Where a line below holds the string "column", count it; then give the total without any other words.

Start of DATASET RECORDS

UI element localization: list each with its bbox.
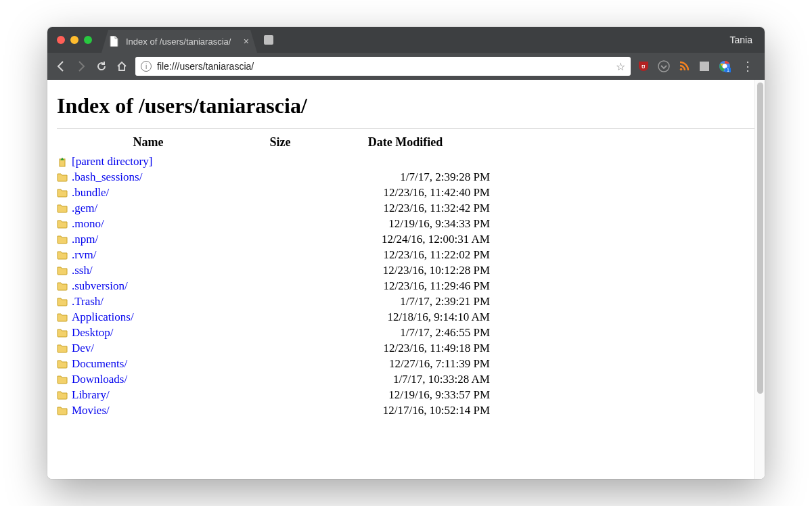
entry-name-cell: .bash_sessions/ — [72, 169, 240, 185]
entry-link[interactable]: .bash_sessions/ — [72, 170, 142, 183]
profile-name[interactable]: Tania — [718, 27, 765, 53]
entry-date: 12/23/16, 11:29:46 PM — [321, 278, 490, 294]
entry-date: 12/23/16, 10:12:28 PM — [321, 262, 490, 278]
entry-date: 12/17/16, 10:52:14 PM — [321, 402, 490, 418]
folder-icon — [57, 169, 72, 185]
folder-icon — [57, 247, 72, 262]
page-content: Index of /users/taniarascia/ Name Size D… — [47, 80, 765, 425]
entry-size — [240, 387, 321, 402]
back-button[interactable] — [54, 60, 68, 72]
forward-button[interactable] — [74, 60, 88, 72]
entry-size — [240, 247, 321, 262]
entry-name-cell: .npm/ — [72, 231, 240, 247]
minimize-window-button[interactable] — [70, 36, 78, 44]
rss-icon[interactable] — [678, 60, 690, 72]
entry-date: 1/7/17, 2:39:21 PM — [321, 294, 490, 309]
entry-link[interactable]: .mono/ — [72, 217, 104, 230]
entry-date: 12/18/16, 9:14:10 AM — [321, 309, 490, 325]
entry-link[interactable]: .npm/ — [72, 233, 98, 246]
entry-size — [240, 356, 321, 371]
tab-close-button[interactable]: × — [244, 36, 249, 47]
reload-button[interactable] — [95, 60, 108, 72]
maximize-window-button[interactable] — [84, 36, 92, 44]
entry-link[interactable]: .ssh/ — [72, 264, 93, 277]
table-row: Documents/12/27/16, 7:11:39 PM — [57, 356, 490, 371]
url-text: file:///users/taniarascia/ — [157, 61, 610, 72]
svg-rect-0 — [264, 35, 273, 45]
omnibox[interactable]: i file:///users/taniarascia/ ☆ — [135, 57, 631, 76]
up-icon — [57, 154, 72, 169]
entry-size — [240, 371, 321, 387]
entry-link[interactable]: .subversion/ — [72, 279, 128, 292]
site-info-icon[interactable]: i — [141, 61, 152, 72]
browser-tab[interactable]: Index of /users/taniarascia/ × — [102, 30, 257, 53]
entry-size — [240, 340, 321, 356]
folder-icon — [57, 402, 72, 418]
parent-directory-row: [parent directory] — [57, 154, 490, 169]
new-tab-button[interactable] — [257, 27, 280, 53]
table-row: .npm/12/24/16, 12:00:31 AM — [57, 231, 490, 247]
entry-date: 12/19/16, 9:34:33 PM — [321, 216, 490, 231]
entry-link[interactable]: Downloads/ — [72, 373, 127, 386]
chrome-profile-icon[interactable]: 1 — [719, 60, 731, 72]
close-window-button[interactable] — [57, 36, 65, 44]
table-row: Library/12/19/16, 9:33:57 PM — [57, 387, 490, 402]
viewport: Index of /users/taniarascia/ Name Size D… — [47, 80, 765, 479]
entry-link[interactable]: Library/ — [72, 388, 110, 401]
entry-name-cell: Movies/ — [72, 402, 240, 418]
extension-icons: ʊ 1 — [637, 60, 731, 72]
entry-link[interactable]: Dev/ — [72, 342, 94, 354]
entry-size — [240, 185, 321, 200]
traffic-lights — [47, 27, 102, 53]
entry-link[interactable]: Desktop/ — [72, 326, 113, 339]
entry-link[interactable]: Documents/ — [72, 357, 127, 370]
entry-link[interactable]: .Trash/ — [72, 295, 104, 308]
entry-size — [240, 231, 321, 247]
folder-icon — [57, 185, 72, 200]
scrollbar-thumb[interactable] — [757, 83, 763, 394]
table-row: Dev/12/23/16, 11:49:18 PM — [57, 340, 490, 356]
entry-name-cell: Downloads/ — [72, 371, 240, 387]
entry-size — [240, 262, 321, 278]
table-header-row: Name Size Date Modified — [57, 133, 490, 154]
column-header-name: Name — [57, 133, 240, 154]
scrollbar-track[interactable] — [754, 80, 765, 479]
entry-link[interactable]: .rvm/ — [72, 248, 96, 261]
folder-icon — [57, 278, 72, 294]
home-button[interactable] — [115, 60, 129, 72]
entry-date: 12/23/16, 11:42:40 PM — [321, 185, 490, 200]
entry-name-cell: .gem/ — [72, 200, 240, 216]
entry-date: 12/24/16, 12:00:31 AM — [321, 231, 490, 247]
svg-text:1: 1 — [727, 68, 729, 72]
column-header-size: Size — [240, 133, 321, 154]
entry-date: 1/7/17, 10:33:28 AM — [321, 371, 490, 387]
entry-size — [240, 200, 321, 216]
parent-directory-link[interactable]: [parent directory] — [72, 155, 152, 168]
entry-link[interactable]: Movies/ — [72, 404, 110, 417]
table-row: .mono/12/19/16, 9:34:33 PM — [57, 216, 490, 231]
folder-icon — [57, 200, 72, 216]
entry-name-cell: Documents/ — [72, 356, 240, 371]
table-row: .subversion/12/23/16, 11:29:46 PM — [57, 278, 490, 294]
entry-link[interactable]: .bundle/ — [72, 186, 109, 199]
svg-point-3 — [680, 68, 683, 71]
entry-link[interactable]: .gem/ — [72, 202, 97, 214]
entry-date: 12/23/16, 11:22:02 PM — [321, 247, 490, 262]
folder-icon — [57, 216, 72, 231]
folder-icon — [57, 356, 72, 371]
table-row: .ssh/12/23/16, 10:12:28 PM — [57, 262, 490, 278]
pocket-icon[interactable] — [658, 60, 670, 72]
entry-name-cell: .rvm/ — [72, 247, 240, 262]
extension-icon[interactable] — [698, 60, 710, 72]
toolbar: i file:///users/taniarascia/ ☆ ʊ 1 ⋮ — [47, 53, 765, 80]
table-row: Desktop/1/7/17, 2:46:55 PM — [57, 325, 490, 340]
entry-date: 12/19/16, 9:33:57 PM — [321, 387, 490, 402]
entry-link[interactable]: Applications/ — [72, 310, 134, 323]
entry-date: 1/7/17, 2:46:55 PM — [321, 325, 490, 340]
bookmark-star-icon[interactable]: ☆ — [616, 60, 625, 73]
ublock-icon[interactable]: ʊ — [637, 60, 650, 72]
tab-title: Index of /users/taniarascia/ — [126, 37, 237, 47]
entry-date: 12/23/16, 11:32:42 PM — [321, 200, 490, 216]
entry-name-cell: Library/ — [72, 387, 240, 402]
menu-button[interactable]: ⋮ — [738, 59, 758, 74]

End of DATASET RECORDS

## EXPECTED OUTPUT
2